Gabriella’s expression was so soft, so caring, her dark eyes nearly liquid. “She did. When the family was banished from Isolo D’Oro she had to leave it. But she hid it. She held on to it. She knew just where it was, and when she saw it…”
“She saw it again?”
“Yes. Before we came here to New York. We returned to Aceena and showed it to her. It was her one request. She wanted you to have it back, but she wanted to see it first. She cares, Bartolo,” Gabriella said, using Alex’s grandfather’s real name, a name he had doubtless not heard for years. “She cares so very much.”
“And that, right there, is a gift that supersedes all of this.”
“That’s nice, Grandfather. So you send us on a field trip around the world to find your trinkets and all you needed was emotional reassurance the whole time,” Dario said, his tone dry. “If I had known that, I might have simply purchased you a nice card.”
“God knows you needed a diversion, Dario. I also reunited you with the mother of your child and the love of your life.” His grandfather snorted. “You could perhaps say thank you.”
“I could.” But he didn’t.
He did, however, step back and take hold of Anais’s hand, stroking his thumb over her knuckles.
That was, for Dario, as much of a sincere gesture as would likely be demonstrated.
“It’s strange,” Giovanni said, “but I expected a greater sense of completion. Upon seeing everything together I thought perhaps I would feel a sense of resolution. But they are simply things.”
“Perhaps you were waiting for a person. Not an object.”
Everyone turned toward the sound of the thin, elderly voice coming from the doorway of the sitting area. It was Gabriella’s grandmother, Lucia. The older woman was slightly stooped, but still, her bearing was regal. She was dressed in a deep purple that complemented her olive skin and dark eyes. And though her hair was white, though her skin was aged, it was undeniable that she was the woman in the picture. Not so much because of the resemblance she bore, but because the love that shone from Giovanni’s eyes matched the passion in the artist’s brushstrokes.
Giovanni stood, the move slow, labored.

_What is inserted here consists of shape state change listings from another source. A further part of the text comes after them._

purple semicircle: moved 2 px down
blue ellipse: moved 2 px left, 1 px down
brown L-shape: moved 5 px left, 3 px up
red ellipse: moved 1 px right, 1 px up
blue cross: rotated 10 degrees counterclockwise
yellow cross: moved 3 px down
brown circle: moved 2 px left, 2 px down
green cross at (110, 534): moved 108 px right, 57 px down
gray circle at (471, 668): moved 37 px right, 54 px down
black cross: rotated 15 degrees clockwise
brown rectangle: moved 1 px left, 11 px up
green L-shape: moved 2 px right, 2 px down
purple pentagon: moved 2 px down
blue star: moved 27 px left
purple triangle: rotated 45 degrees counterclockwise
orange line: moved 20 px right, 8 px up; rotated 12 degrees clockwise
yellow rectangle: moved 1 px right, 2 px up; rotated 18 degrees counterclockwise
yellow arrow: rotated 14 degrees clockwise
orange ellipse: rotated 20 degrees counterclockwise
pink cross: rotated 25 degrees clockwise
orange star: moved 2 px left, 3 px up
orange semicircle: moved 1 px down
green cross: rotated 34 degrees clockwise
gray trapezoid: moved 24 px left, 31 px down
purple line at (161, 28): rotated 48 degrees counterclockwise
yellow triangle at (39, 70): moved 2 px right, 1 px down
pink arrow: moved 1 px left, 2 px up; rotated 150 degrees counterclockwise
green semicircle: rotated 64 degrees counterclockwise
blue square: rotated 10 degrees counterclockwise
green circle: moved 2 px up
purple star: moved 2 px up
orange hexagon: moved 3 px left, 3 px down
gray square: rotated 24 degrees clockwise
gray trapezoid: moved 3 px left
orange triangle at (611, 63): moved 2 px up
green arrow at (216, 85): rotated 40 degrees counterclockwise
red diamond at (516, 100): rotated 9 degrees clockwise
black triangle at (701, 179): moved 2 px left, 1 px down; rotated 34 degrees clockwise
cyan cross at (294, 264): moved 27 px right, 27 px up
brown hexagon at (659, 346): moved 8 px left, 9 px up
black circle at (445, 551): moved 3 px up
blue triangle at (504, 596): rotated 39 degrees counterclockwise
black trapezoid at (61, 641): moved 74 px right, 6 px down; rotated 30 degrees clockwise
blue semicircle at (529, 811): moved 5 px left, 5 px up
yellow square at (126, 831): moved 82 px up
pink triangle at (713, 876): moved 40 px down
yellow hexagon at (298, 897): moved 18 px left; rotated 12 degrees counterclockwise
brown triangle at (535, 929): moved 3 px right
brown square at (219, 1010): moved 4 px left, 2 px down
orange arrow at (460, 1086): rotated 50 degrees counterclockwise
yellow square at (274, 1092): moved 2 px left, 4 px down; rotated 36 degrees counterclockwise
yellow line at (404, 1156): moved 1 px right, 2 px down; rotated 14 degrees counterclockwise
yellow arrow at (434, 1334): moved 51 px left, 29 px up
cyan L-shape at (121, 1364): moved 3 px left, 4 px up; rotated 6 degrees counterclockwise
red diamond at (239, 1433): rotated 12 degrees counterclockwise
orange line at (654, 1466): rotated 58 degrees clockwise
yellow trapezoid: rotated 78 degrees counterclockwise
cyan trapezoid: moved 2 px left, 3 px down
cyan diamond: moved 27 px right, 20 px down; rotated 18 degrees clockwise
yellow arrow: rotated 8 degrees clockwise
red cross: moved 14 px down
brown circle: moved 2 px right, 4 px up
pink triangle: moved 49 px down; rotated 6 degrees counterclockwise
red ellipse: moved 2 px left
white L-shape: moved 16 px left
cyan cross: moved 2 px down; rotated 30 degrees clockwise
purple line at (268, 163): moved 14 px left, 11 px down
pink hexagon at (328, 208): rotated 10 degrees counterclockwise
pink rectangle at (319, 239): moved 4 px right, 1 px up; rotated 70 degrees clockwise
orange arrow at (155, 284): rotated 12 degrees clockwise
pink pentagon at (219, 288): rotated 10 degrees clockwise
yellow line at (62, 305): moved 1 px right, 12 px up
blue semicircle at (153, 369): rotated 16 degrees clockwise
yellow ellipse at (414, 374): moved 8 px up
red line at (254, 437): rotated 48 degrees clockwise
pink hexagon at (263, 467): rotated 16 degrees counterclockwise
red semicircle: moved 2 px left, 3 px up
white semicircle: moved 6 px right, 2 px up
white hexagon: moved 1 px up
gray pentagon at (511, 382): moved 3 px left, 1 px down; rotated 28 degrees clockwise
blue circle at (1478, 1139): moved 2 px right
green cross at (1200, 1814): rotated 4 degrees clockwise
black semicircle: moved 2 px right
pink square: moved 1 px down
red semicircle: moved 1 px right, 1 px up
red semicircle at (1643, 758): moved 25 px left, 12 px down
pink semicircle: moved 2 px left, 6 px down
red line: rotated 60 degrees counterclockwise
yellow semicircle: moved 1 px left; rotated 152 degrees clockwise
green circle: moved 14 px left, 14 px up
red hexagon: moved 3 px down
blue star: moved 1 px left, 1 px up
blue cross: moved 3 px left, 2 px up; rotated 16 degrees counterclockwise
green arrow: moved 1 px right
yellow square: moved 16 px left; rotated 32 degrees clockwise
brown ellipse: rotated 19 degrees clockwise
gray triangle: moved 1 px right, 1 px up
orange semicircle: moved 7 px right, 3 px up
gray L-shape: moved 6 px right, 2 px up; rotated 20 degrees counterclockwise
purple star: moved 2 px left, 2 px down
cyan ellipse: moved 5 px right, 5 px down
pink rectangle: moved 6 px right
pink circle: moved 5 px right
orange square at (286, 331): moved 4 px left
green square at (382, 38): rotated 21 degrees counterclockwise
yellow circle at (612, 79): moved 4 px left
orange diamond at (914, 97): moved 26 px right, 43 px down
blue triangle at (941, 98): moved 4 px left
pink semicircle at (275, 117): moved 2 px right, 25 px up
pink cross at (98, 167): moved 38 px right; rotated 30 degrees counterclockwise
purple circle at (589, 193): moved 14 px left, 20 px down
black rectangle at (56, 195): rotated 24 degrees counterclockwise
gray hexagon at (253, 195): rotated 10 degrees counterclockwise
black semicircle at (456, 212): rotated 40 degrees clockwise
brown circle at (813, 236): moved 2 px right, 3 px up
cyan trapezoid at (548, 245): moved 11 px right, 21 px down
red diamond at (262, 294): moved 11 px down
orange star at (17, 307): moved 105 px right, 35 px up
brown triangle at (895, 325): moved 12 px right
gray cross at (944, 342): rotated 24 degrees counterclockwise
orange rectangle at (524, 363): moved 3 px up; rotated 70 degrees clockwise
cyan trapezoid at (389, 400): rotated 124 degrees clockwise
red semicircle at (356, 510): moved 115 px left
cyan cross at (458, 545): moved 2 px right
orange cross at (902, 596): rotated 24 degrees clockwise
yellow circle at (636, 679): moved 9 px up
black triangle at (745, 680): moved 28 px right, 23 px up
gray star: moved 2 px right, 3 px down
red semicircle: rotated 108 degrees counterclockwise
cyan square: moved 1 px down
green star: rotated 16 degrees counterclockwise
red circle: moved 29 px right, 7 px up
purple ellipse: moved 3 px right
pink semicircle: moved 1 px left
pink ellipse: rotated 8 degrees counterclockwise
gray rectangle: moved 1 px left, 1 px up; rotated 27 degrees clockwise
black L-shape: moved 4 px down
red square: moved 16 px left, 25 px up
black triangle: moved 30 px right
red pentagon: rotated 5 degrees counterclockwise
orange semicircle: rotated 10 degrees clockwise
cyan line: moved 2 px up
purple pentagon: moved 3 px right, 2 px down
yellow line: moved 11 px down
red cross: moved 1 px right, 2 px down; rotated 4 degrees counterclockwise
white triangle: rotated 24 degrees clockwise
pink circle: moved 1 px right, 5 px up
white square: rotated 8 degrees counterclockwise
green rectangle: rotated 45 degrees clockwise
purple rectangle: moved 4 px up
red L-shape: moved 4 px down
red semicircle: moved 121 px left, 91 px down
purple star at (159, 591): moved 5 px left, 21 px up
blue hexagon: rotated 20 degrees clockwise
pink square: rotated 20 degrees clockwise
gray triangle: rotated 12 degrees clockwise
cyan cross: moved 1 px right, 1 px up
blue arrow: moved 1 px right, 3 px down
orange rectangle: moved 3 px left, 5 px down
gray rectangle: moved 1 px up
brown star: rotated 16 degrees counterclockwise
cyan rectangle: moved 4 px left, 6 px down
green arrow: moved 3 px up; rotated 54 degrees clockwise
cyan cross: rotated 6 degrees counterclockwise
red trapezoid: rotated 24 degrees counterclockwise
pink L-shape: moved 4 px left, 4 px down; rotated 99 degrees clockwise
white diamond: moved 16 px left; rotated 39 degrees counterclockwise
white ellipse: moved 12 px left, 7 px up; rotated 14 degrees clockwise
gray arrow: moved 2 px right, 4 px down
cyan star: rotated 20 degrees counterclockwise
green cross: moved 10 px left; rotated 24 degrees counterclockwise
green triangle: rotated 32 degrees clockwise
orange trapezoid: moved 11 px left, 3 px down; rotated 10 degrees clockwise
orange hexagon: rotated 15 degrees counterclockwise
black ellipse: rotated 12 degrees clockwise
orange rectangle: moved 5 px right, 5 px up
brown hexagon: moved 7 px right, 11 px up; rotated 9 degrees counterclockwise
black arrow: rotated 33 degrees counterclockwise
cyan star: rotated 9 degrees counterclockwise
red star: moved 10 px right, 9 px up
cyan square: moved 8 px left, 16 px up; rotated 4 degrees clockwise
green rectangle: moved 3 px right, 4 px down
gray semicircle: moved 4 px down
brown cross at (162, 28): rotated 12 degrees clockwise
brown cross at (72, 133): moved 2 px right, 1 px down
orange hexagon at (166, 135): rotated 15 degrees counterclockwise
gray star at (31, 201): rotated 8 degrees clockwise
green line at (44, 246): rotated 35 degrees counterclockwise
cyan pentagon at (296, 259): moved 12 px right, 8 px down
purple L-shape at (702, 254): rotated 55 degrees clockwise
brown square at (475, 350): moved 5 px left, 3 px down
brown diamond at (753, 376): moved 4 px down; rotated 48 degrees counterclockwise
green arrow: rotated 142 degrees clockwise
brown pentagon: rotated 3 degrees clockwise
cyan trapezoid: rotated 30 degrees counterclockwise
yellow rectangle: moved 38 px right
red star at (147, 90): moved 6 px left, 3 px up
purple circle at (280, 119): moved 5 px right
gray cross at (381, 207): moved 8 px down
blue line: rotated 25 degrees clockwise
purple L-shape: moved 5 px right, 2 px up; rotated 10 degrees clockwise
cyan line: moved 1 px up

It was clear that he stood on unsteady legs, but in spite of the difficulty, he began to cross the room, closing the distance between himself and his long-lost love.
“I have a feeling we could have saved ourselves a lot of work if we had simply gone and fetched her in the first place,” Dario said.
But they regarded each other cautiously, and then Lucia stretched out her hand and curled her fingers around Giovanni’s, squeezing them gently. “Bartolo,” she said, her voice thick with tears.
“It has been too long.”
To everyone’s surprise, Lucia laughed. “I would say an excess of fifty years is most definitely too long to be parted from the love of your life.”
“I hope very much that there was love in your last fifty years regardless,” Giovanni said.
Lucia nodded slowly. “There was. There is. But that doesn’t mean yours wasn’t greatly missed.” She looked around the room, at all of Giovanni’s grandchildren. “And I see there has been a great deal in yours.”
“Yes, there has been. But I never released the love I have for you. I simply made room for more.”
“I think we have a great deal to discuss, Bartolo,” Lucia said. “Don’t you?”
“Yes. I think we do.”
He looped his arm around hers, and the two of them made their way slowly out of the room. The siblings looked at one another and, for once, no one seemed to know what to say.
But it was a strange thing, the realization that they were all in the same room. Nate included. They were all here together, united by their grandfather’s quest to bring closure to the long-ago love affair.
If Alex were a sentimental man at all, he might even say that love had brought them together.